**What is required**
Run through the data and copy out every line that mentions the word "jest".

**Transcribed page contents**
───

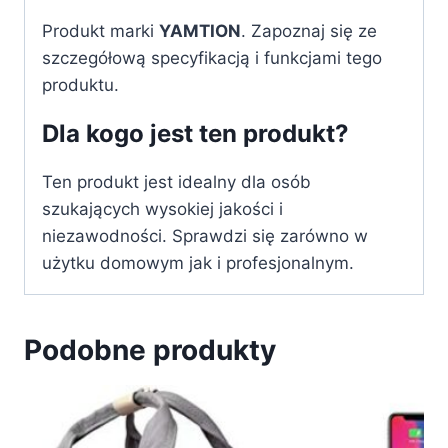
Produkt marki
YAMTION
. Zapoznaj się ze
szczegółową specyfikacją i funkcjami tego
produktu.
Dla kogo jest ten produkt?
Ten produkt jest idealny dla osób
szukających wysokiej jakości i
niezawodności. Sprawdzi się zarówno w
użytku domowym jak i profesjonalnym.
Podobne produkty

───

**Task response**
Dla kogo jest ten produkt?
Ten produkt jest idealny dla osób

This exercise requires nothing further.